[Saved entries]
————
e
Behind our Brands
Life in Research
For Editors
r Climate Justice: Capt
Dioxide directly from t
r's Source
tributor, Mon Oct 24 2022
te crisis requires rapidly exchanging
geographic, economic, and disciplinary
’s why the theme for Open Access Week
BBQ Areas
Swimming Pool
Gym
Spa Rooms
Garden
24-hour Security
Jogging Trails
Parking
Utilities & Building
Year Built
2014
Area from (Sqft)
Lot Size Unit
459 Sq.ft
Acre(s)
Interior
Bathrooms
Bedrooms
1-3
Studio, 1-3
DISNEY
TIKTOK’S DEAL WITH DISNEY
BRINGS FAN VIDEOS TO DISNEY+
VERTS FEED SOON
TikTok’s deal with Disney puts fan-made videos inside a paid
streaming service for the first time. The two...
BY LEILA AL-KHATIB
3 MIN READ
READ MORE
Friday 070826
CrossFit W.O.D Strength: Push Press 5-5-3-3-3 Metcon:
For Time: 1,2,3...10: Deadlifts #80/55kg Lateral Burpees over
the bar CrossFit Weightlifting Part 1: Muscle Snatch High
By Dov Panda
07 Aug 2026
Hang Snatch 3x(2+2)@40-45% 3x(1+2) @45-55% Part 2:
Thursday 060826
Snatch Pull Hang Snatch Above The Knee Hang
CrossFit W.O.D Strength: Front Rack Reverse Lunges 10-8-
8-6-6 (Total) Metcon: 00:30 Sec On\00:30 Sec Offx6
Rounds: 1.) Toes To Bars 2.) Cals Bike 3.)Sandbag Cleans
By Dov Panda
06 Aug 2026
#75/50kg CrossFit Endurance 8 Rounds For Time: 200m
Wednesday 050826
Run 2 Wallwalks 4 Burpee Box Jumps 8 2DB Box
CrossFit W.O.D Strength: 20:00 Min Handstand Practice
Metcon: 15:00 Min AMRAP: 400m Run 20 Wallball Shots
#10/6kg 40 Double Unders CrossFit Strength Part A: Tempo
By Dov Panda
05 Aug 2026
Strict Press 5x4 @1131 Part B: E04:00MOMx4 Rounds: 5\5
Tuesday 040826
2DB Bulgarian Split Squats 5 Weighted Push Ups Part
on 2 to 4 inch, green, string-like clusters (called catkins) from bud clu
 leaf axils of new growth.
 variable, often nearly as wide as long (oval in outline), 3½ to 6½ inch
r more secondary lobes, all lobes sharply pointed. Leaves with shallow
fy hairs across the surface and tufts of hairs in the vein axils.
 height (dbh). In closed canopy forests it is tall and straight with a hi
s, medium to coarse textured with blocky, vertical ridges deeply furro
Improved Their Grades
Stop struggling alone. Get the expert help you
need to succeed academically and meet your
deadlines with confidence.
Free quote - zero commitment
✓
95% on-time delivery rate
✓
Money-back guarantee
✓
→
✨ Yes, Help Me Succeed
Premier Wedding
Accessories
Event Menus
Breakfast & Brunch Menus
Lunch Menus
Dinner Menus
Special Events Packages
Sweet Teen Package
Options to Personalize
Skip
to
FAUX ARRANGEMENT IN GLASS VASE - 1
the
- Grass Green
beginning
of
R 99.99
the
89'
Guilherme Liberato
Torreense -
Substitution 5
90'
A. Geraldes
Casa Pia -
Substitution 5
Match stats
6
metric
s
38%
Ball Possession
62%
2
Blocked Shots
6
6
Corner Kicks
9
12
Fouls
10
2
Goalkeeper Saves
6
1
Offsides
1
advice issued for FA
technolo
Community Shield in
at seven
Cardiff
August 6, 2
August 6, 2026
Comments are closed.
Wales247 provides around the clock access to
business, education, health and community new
————
Lines that hold "Rounds" are the ones to copy, so pick each out from the data.

Rounds: 1.) Toes To Bars 2.) Cals Bike 3.)Sandbag Cleans
#75/50kg CrossFit Endurance 8 Rounds For Time: 200m
Strict Press 5x4 @1131 Part B: E04:00MOMx4 Rounds: 5\5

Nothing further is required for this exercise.